-- TO DO --
From the material below, pull each line containing the string "Recipe".

=== DATA EXTRACTS ===

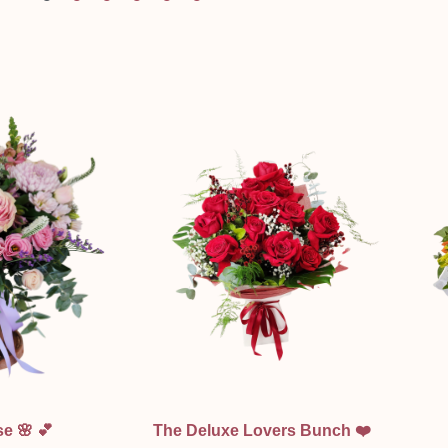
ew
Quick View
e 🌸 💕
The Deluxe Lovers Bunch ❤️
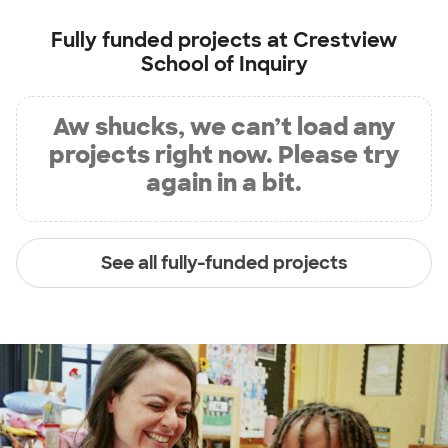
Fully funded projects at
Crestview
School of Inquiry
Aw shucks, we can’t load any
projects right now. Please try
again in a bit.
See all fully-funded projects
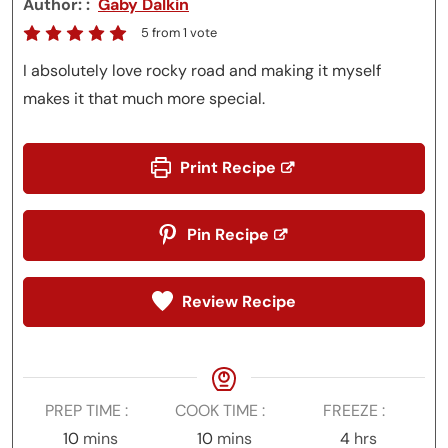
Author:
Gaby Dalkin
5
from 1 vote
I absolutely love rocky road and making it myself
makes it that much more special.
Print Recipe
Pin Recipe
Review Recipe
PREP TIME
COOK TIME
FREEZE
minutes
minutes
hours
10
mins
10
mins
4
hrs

===
=== DATA EXTRACTS ===

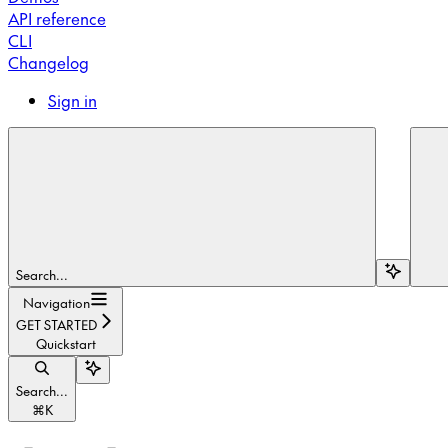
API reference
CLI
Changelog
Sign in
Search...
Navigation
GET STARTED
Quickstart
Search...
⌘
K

===
=== DATA EXTRACTS ===

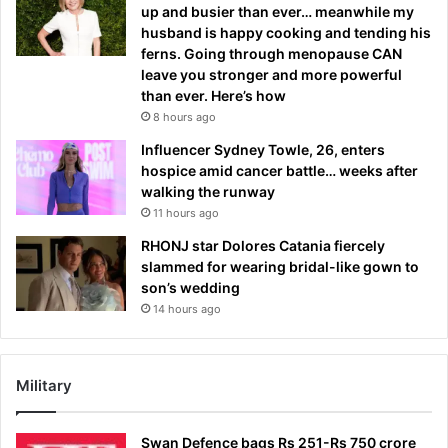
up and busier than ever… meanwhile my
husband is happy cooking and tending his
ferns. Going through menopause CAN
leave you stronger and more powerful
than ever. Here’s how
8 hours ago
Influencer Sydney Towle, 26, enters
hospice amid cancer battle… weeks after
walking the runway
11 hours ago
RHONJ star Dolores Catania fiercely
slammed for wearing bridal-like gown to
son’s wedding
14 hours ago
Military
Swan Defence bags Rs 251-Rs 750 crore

===

-- EXERCISE RESPONSE --
Print Recipe
Pin Recipe
Review Recipe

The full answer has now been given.